In summary, functional OCT imaging reveals flicker-evoked anisotropic vasodilation in the mouse retina, shedding light on the mechanisms governing retinal blood flow regulation. The observed increase in blood flow is associated with the release of vasoactive substances, leading to vessel wall expansion through heightened nitric oxide production to meet increased metabolic demand during visual stimulation [18]. The latency before vasodilation onset may be attributed to the time required for neurovascular coupling to sense and signal increased metabolic demand [11], aligning with previous studies [19,20]. Arteries demonstrate a faster onset, quicker peak response, and greater vasodilation compared to veins, as reported in the literature [11]. Distinct arterial and venous characters are likely linked to their anatomical differences and roles in blood flow regulation [21]. Veins, with thinner walls and less active involvement in blood flow regulation, may exhibit less pronounced vasodilation [22].

The observation of notably greater expansion of the vessel lumen in the axial direction, as opposed to the lateral direction, following stimulation can be attributed to several interconnected factors that influence the biomechanics of the retinal vasculature. First, the composition of the surrounding tissue. The vitreous humor, a gel-like substance within the eye, plays a pivotal role in influencing this differential expansion. It exhibits greater flexibility and compliance, allowing it to accommodate changes in the shape and size of the retinal blood vessels [23]. When vessels expand in the axial direction, they encounter minimal resistance from the vitreous, enabling them to dilate more significantly. In contrast, the surrounding tissue in the lateral direction may be composed of structures that are comparatively less elastic and more rigid. This relative rigidity can impede lateral vessel wall expansion, resulting in a relatively smaller change in vessel diameter. Second, mechanical characteristics of the vessel wall. The mechanical properties of the vessel wall are not uniform along all axes [24]. The axial direction may inherently exhibit greater compliance and expandability than the lateral direction. This variation in mechanical characteristics can be attributed to the organization of smooth muscle cells and connective tissues within the vessel wall, which may differ between axes [25].

Despite a consistent trend of larger axial lumen dilation compared to the lateral direction in retinal flicker-evoked vasodilation, certain cases, such as vessel 8 in Fig. 4, deviate, possibly due to inherent differences in vascular architecture, regional variations, and specific physiological attributes. While acknowledging these deviations, the overall pattern provides a robust framework for understanding retinal flicker-evoked vasodilation dynamics, prompting the need for further investigation, including biomechanical modeling or additional experiments, to confirm contributing factors. Additionally, the prolonged duration of vasodilation in both arteries and veins, exceeding typical response times in standard hemodynamic functions, may be influenced by specific stimulus types and intensities, highlighting the importance of exploring factors behind the extended vasodilation and its implications for vascular dynamics [26–28].

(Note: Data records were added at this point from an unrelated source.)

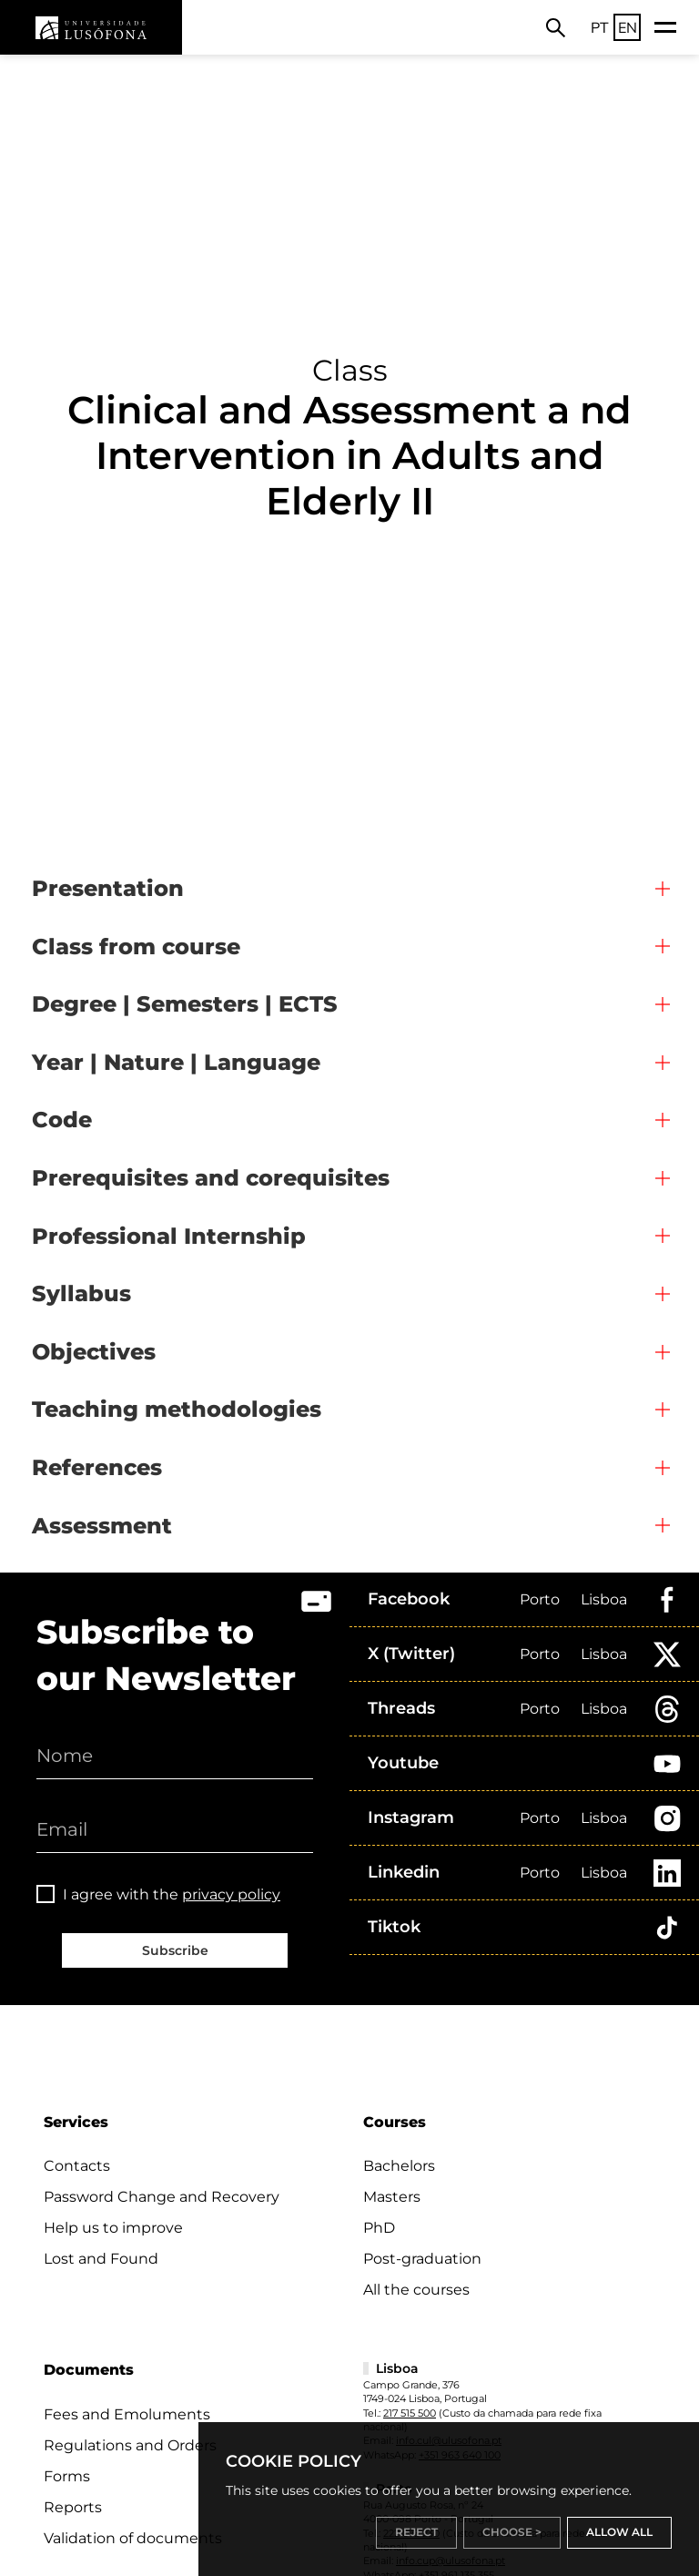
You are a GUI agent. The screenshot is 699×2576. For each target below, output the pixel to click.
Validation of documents (133, 2538)
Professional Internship (169, 1236)
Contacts (77, 2165)
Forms (67, 2476)
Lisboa (604, 1599)
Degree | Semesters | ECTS (185, 1004)
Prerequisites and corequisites (211, 1178)
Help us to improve (113, 2227)
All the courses (416, 2289)
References (97, 1467)
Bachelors (399, 2165)
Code (62, 1119)
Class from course (136, 946)
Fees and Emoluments (127, 2414)
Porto (540, 1599)
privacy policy (231, 1894)
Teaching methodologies (176, 1409)
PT (600, 27)
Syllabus (81, 1293)
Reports (73, 2507)
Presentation (108, 888)
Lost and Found (101, 2258)
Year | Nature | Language (176, 1062)
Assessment (102, 1525)
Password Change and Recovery (161, 2196)
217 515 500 (409, 2413)
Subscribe (175, 1950)
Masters (391, 2196)
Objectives (94, 1352)
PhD (379, 2227)
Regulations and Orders (130, 2445)
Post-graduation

Our study provides a foundation for understanding anisotropic vasodilation around the optic nerve head, with potential implications for certain regions of the retina. While extending these findings to capillaries may pose challenges due to their anatomical location, the exploration of Doppler OCT in human trials holds promise, emphasizing the need for imaging stabilization techniques to overcome potential complication of eye movements. Further research and interdisciplinary collaboration will be crucial to fully unravel the perspectives and limitations of our results in the context of broader retinal biomechanics.

In conclusion, functional OCT reveals anisotropic vasodilation within the retinal vessel lumens. Retinal flicker-evoked lumen expansion is significantly larger in the axial direction compared to that in the lateral direction, which can be reasonably explained by the biomechanical anisotropy of the retinal tissue. Traditional vasodilation measurement that considers only the lateral direction may result in an underestimated value.

Data availability.

Data is available upon reasonable request.